Fundamentally, the problem with American Airlines over the past 13 years is that they’ve seen themselves competing with Spirit Airlines and Frontier, positioning themselves on cost rather than revenue, when they are a high cost airline and just when consumers started to be willing to spend more for a better product.

Failures like removing premium seats from planes, closing clubs, and scaling back soft product were downstream of that mistaken vision for the direction of the industry.

While Scott Kirby led cutbacks at American Airlines during his three years as President, at the beginning of his time in his role there also pitched that American would be one of two premium global U.S. airlines. That did not happen. He brought that vision to United Airlines first as its President and then as CEO, where he succeeded.

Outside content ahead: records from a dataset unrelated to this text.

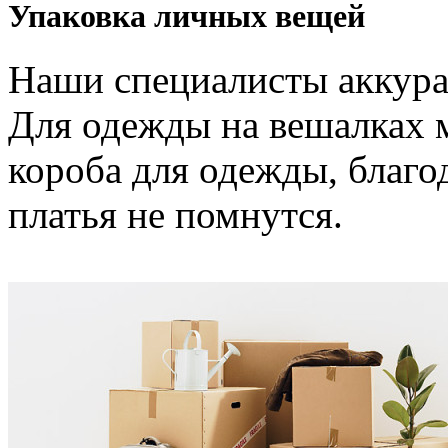
Упаковка личных вещей
Наши специалисты аккура
Для одежды на вешалках 
короба для одежды, благ
платья не помнутся.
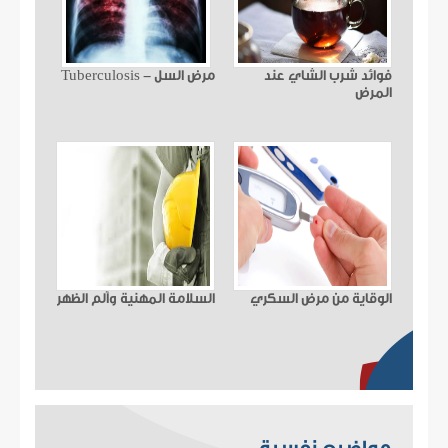
فوائد شرب الشاي عند
مرض السل - Tuberculosis
المرض
الوقاية من مرض السكري
السلامة المهنية وألم الظهر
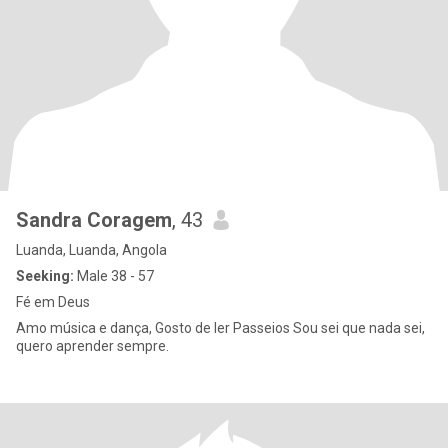
Sandra Coragem
, 43
Luanda, Luanda, Angola
Seeking:
Male 38 - 57
Fé em Deus
Amo música e dança, Gosto de ler Passeios Sou sei que nada sei,
quero aprender sempre.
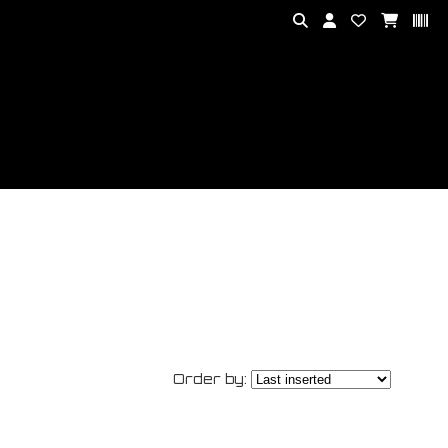
Order by:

American Airlines has incredible assets and incredible people. For a decade I’ve said that no airline has more potential to better than it currently is. In some ways it’s actually been getting better over the last year, but what’s missing is the clear articulation of a vision for the carrier:

  • So employees understand what’s at stake, what kind of service they’re supposed to deliver, and how their contributions drive the airline’s success and their profit sharing.
  • So that customers and shareholders know where the company is headed, and have a context within which to place changes that the airline is making – so that each improvement and investment is seen as a valuable step towards something bigger rather than getting lost in noise and forgotten.

In other words, in order to both drive success of major investments like clubs and new aircraft, soft product, and customer-friendly rules changes and to capitalize financially on those improvements, they need a CEO who evangelizes what those changes mean, what to do next, and what kind of work is valued.

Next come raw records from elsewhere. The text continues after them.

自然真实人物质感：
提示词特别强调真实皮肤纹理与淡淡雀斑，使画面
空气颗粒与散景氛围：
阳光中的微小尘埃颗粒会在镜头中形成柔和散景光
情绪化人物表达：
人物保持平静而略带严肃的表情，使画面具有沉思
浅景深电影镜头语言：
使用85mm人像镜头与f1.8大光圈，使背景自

For too long the airline has treated product as a box checking exercise, middle managers haven’t been rewarded for taking what limited budgets they’re given and getting the most possible out of those budgets by sweating the details, and airport agents and flight attendants haven’t known whether they’re trying to compete with Spirit Airlines or Delta.

A takeover of American Airlines by United wouldn’t just mean a change in leadership at the CEO level. It would mean changes throughout the organization, and it could mean United executives taking over roles currently held by :

  • Chief Operating Officer David Seymour, who has presided over an operation that hasn’t been able to perform at the top of the industry despite years of promises, and who recently protested that the airline’s tech worked as it cancelled 10,000 flights at the end of January – and denied that flight attendants slept in airports even as his boss was apologizing for it.

    He ran opreations at US Airways under Kirby and was promoed to Senior Vice President of Integrated Operations at American prior to Kirby’s departure. He’s legacy America West.

  • Chief Financial Officer Devon May, who’s been responsible for cost-cutting efforts at American. He’s been described to me as “cheaper than Derek Kerr” who was US Airways and then American CFO until fall 2020.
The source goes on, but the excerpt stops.